Twenty-four hours from now, I pass the invisible deadline after which I can be considered fully vaccinated from the coronavirus. I haven’t chosen my superhero name yet, and I’m wondering if a chambray cape would be too much with jeans.
When I made my appointments for the shots, it was in such high demand that if you didn’t fill out the web forms quickly enough, the appointment slots would disappear before your eyes. Now the shot is pretty easy to come by in New York, and I know it isn’t this way everywhere. We need everyone who can get vaccinated to get vaccinated.
Almost everyone I’ve spoken to about it has that one uncle or sister or co-worker who is being a butthead about getting the vaccine. As the rare American who hasn’t the task of selling the reasonable risks of this new inoculation, I don’t have to internalize the frustration of coexisting with science deniers.
The day of my second vaccine was very much like the day of the first, with pilates and a horseback riding lesson, back to back.
The second time around I was much less nervous about arriving at the senior center in the Bronx and finding parking but out of habit threw on the navigon. (This is what the Bacon Provider calls it: the navigon. I always thought that “navigon” was the generic term for the category of navigational device or navigation software. I mean, he would know. I just went to look it up and discovered that it was an actual German company that made navigation devices and got bought out by a larger, U.S. competitor, who of course shut it down. He was being funny, and I didn’t know it until now.

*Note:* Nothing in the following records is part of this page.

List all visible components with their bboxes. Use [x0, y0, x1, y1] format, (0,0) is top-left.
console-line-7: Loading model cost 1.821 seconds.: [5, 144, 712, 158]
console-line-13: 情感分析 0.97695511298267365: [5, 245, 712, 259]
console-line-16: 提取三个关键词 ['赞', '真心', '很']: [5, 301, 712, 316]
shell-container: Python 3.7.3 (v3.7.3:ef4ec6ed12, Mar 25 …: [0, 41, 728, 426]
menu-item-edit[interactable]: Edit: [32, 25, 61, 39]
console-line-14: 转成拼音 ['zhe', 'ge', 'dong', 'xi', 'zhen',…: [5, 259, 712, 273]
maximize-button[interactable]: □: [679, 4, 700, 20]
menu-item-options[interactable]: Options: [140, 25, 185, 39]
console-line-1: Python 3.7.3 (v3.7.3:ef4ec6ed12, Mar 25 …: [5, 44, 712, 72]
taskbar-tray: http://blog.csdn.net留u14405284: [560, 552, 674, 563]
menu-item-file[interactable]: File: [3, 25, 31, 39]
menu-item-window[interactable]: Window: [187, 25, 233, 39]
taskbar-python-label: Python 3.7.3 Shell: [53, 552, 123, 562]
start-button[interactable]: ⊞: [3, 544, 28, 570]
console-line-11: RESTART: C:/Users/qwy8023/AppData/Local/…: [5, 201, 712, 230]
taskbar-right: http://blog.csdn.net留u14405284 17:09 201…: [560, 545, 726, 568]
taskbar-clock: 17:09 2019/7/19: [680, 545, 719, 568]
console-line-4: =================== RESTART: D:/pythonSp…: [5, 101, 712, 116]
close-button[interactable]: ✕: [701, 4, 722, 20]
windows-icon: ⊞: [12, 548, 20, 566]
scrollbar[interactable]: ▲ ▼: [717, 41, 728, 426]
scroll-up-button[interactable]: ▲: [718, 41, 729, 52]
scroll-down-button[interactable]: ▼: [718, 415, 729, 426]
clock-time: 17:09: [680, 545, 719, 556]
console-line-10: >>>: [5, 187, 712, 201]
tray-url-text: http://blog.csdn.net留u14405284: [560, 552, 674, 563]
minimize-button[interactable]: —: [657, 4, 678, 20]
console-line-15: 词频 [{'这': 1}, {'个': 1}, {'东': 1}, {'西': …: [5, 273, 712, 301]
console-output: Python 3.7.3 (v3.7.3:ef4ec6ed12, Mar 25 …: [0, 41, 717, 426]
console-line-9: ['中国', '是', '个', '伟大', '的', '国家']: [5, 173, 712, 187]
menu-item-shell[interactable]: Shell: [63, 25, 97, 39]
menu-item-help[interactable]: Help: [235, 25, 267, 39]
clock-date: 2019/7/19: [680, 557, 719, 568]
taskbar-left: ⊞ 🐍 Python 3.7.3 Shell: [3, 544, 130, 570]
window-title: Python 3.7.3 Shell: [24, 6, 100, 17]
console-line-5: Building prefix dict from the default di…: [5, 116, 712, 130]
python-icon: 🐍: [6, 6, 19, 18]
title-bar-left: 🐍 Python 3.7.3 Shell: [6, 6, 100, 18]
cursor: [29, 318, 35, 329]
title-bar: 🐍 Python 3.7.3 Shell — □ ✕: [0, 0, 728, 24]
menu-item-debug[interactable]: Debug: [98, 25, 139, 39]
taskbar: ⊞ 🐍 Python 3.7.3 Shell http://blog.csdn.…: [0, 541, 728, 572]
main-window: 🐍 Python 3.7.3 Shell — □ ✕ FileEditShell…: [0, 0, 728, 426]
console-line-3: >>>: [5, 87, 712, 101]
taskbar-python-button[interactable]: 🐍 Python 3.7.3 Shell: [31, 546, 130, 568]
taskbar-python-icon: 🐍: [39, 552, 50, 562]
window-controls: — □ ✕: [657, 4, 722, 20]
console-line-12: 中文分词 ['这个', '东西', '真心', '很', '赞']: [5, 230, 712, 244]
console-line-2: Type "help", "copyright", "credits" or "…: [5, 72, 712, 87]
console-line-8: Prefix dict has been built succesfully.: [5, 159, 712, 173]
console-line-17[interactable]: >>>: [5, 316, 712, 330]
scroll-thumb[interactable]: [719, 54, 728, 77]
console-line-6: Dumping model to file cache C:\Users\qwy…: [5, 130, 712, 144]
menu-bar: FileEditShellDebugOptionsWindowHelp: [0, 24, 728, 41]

I like the word “navigon” and think we should use it to mean whatever navigation technology we use, be it software on our phones or the crummy, built-in stuff in the dashboard of a modern car.)
Because I don’t really go anyplace anymore, it is thrilling and nauseating to hit the road for someplace new. I got on the highway headed south. Traffic was moving at a good clip, and I was listening to a book by Muriel Spark and keeping pace with the other traffic. I had a passing thought about the lack of a plan for dinner.
I did not see the object that hit my windshield, but I did see that it was flung from the tires of a dump truck slightly ahead of me and one lane over. I flinched, naturally, and heard it hit with a sharp crunch. I paused the girls of the Brodie set and let my eyes adjust to see the crack. Isn’t it funny that you can’t listen and look at the same time?
I do not know if I had been on any other errand if I would have been annoyed by the ruinous crack on my windshield, but I was not annoyed. Maybe it was knowing that a new windshield was the one thing that car insurance actually covers with no deductible. Or maybe it was knowing that the windshield gave its life so that I didn’t get my face shattered by a rock. And anyway, I was getting a coronavirus vaccine.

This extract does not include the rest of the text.